Your objective | Copy out, from the data, each line containing the string "Warranty".

───── Data to use ─────

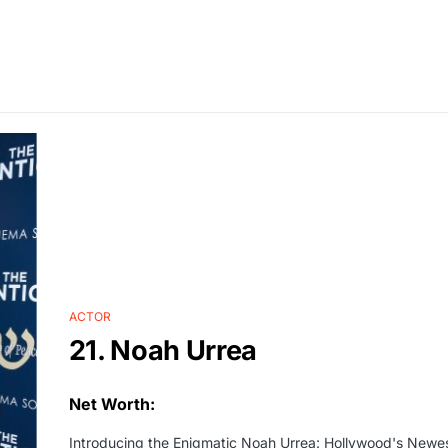
ACTOR
21. Noah Urrea
Net Worth:
Introducing the Enigmatic Noah Urrea: Hollywood's Newes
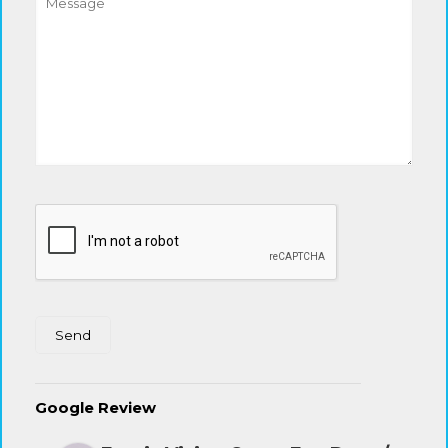
Google Review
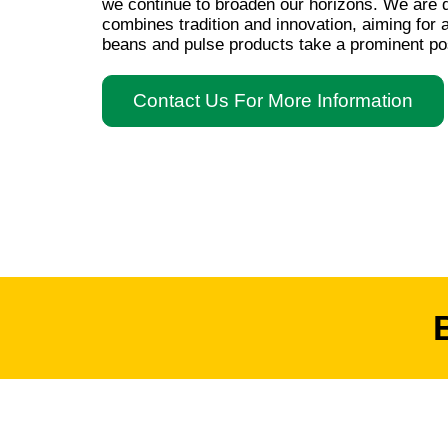
we continue to broaden our horizons. We are d
combines tradition and innovation, aiming for
beans and pulse products take a prominent pos
Contact Us For More Information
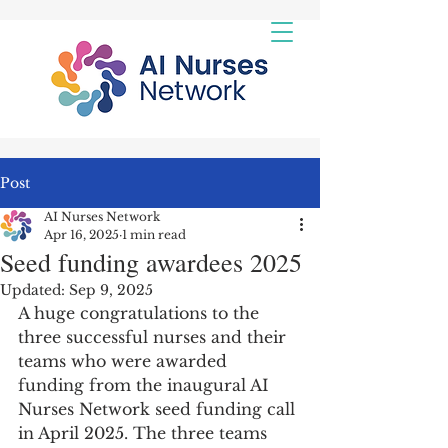
Post
AI Nurses Network
Apr 16, 2025
1 min read
Seed funding awardees 2025
Updated:
Sep 9, 2025
A huge congratulations to the 
three successful nurses and their 
teams who were awarded 
funding from the inaugural AI 
Nurses Network seed funding call 
in April 2025. The three teams 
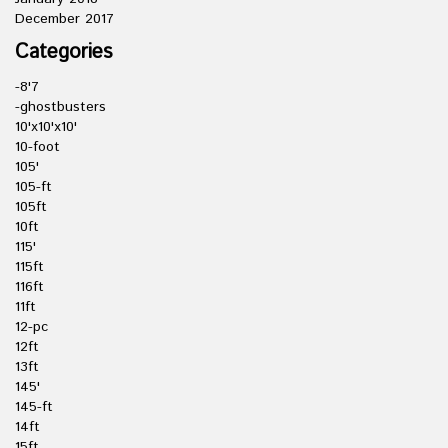
December 2017
Categories
-8'7
-ghostbusters
10'x10'x10'
10-foot
105'
105-ft
105ft
10ft
115'
115ft
116ft
11ft
12-pc
12ft
13ft
145'
145-ft
14ft
15ft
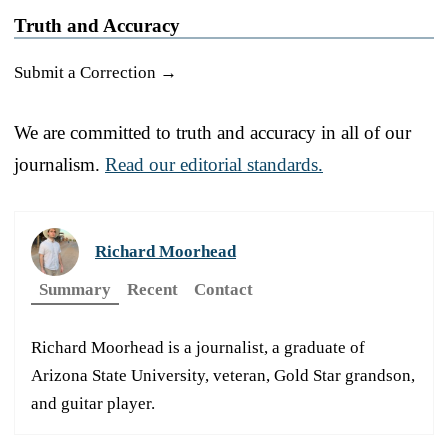
Truth and Accuracy
Submit a Correction →
We are committed to truth and accuracy in all of our
journalism.
Read our editorial standards.
Richard Moorhead
Summary
Recent
Contact
Richard Moorhead is a journalist, a graduate of
Arizona State University, veteran, Gold Star grandson,
and guitar player.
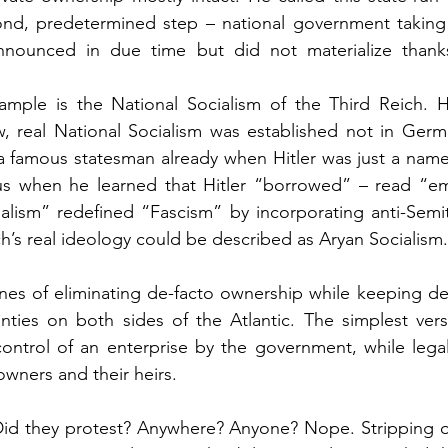
ond, predetermined step – national government taking o
nounced in due time but did not materialize thanks 
mple is the National Socialism of the Third Reich. H
ew, real National Socialism was established not in German
a famous statesman already when Hitler was just a name
ous when he learned that Hitler “borrowed” – read “em
ialism” redefined “Fascism” by incorporating anti-Semi
ich’s real ideology could be described as Aryan Socialism.
nes of eliminating de-facto ownership while keeping de
ties on both sides of the Atlantic. The simplest versi
ontrol of an enterprise by the government, while legal 
 owners and their heirs.
Did they protest? Anywhere? Anyone? Nope. Stripping o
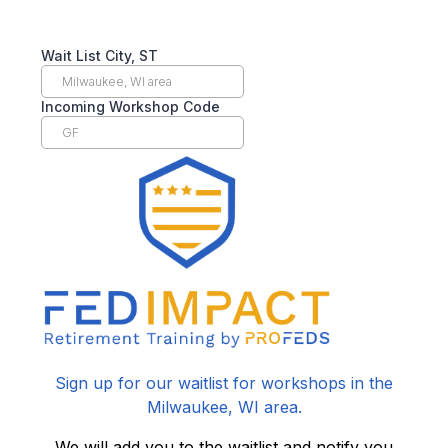
Wait List City, ST
Incoming Workshop Code
Sign up for our waitlist for workshops in the
Milwaukee, WI area.
We will add you to the waitlist and notify you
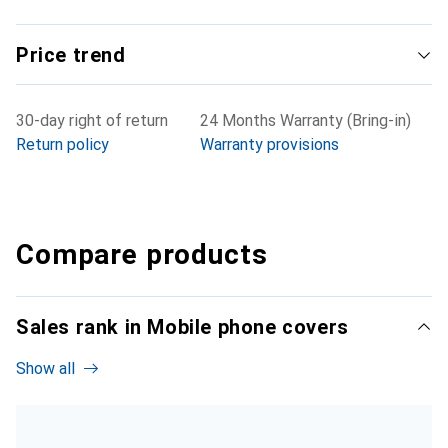
Price trend
30-day right of return
24 Months Warranty (Bring-in)
Return policy
Warranty provisions
Compare products
Sales rank in Mobile phone covers
Show all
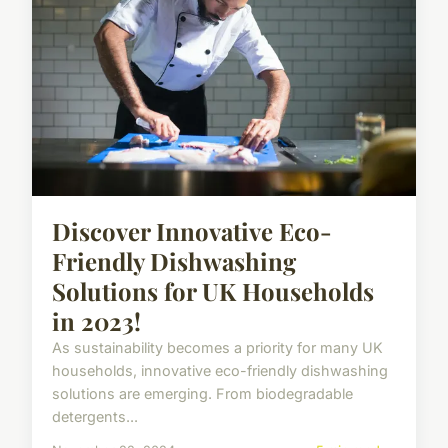
Discover Innovative Eco-
Friendly Dishwashing
Solutions for UK Households
in 2023!
As sustainability becomes a priority for many UK
households, innovative eco-friendly dishwashing
solutions are emerging. From biodegradable
detergents...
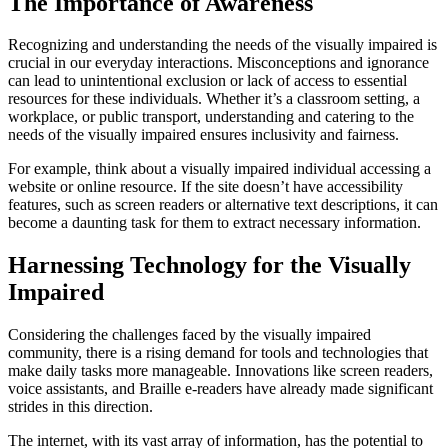
The Importance of Awareness
Recognizing and understanding the needs of the visually impaired is
crucial in our everyday interactions. Misconceptions and ignorance
can lead to unintentional exclusion or lack of access to essential
resources for these individuals. Whether it’s a classroom setting, a
workplace, or public transport, understanding and catering to the
needs of the visually impaired ensures inclusivity and fairness.
For example, think about a visually impaired individual accessing a
website or online resource. If the site doesn’t have accessibility
features, such as screen readers or alternative text descriptions, it can
become a daunting task for them to extract necessary information.
Harnessing Technology for the Visually
Impaired
Considering the challenges faced by the visually impaired
community, there is a rising demand for tools and technologies that
make daily tasks more manageable. Innovations like screen readers,
voice assistants, and Braille e-readers have already made significant
strides in this direction.
The internet, with its vast array of information, has the potential to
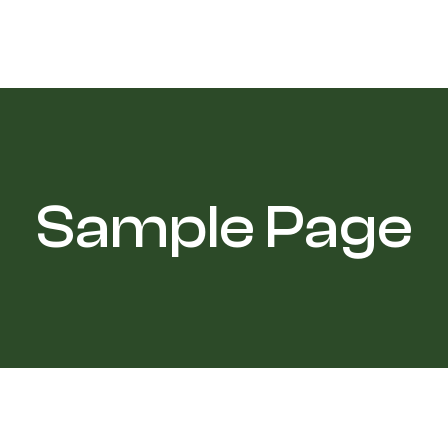
Sample Page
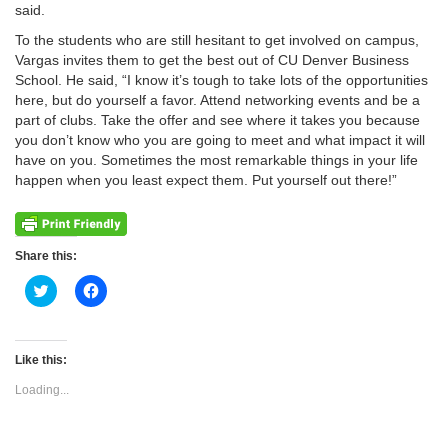
said.
To the students who are still hesitant to get involved on campus,
Vargas invites them to get the best out of CU Denver Business
School. He said, “I know it’s tough to take lots of the opportunities
here, but do yourself a favor. Attend networking events and be a
part of clubs. Take the offer and see where it takes you because
you don’t know who you are going to meet and what impact it will
have on you. Sometimes the most remarkable things in your life
happen when you least expect them. Put yourself out there!”
Share this:
Click
Click
to
to
share
share
on
on
Twitter
Facebook
(Opens
(Opens
Like this:
in
in
new
new
Loading...
window)
window)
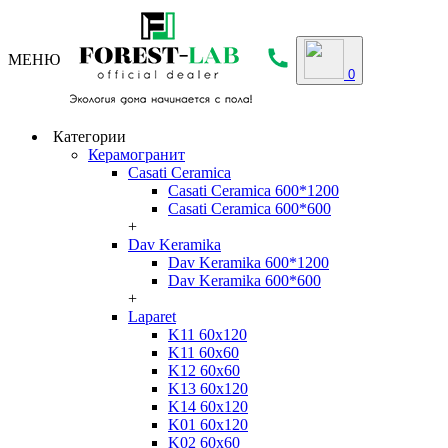
МЕНЮ
0
Категории
Керамогранит
Casati Ceramica
Casati Ceramica 600*1200
Casati Ceramica 600*600
+
Dav Keramika
Dav Keramika 600*1200
Dav Keramika 600*600
+
Laparet
K11 60x120
K11 60x60
K12 60x60
K13 60x120
K14 60x120
K01 60x120
K02 60x60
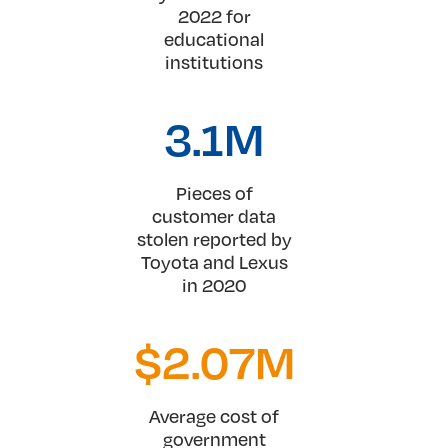
2022 for
educational
institutions
3.1
M
Pieces of
customer data
stolen reported by
Toyota and Lexus
in 2020
$
2.07
M
Average cost of
government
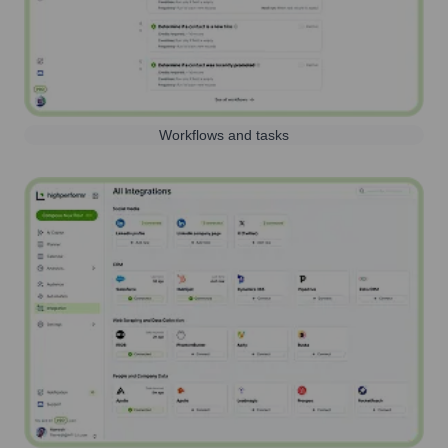
Workflows and tasks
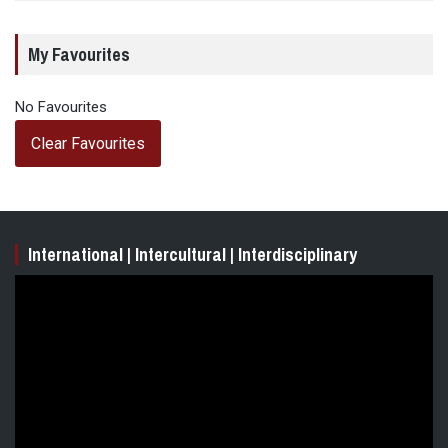
My Favourites
No Favourites
Clear Favourites
International | Intercultural | Interdisciplinary
Video
Player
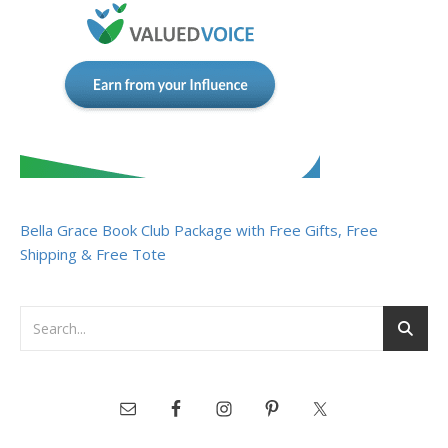
Bella Grace Book Club Package with Free Gifts, Free
Shipping & Free Tote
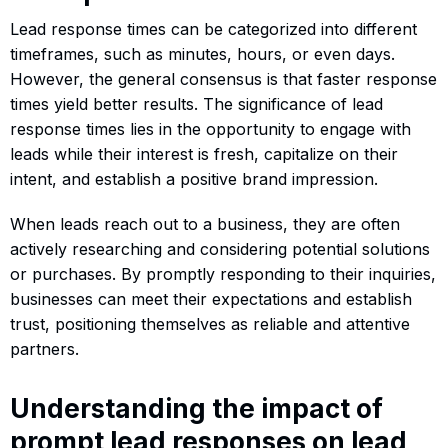
Lead response times can be categorized into different
timeframes, such as minutes, hours, or even days.
However, the general consensus is that faster response
times yield better results. The significance of lead
response times lies in the opportunity to engage with
leads while their interest is fresh, capitalize on their
intent, and establish a positive brand impression.
When leads reach out to a business, they are often
actively researching and considering potential solutions
or purchases. By promptly responding to their inquiries,
businesses can meet their expectations and establish
trust, positioning themselves as reliable and attentive
partners.
Understanding the impact of
prompt lead responses on lead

─────

Output for this task |
24 Months Warranty (Bring-in)
Warranty provisions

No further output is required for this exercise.